De blauwe irissen op Van Goghs ‘Veld met irissen bij Arles’ waren ooit paars, zo blijkt uit wetenschappelijk onderzoek. Het rood verdwijnt namelijk langzaam uit de schilderijen van Van Gogh. De verkleuringen ontstaan doordat de rode kleurstof in de verf sterk achteruit gaat. De veroudering is nu met behulp van informatica duidelijker in beeld gebracht.
Aantasting door licht
De conclusie komt van wetenschappers die onderzoek doen naar het werk van Van Gogh. Het gaat om een gezamenlijk onderzoeksproject van wetenschappers van de Universiteit Tilburg, het Van Gogh Museum en de Rijksdienst voor het Cultureel Erfgoed. Een speciaal computerprogramma moet nu vaststellen welke belichting op een schilderij zo min mogelijk kleurvervaging veroorzaakt.
In het Van Gogh Museum in Amsterdam is de verlichting inmiddels met de helft teruggebracht. Daarmee wordt de schade aan de schilderijen zo klein mogelijk gehouden.

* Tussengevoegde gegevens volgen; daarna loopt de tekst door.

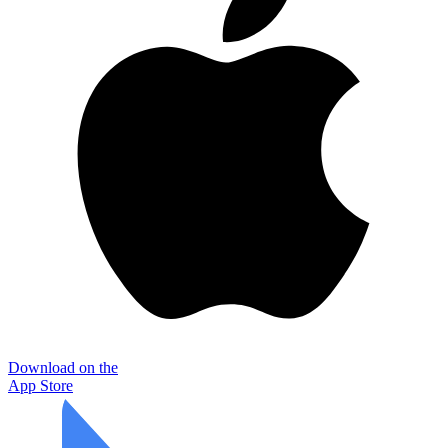
Download on the
App Store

"Aan de hoeveelheid licht die gedurende 30 jaar op een schilderij mag komen, zit nu een maximum", zegt Kees van den Meiracker, hoofd Collectiebeheer van het Van Gogh Museum. "Afhankelijk van de hoeveelheid uren die je een schilderij tentoonstelt, kan het zijn dat je na twintig jaar die limiet hebt bereikt, of je kunt het door minder tentoonstellen tot aan dertig jaar rekken. Met maatregelen als omgevingslicht, donkere achterwanden en het terugbrengen van het licht tot ongeveer de helft van wat het aan aantal jaren geleden was, kunnen we veel oplossen."
Senior-restaurator Ella Hendriks van het Van Gogh Museum doet onderzoek naar het schilderij ‘Veld met irissen bij Arles’ dat Van Gogh in 1888 voltooide.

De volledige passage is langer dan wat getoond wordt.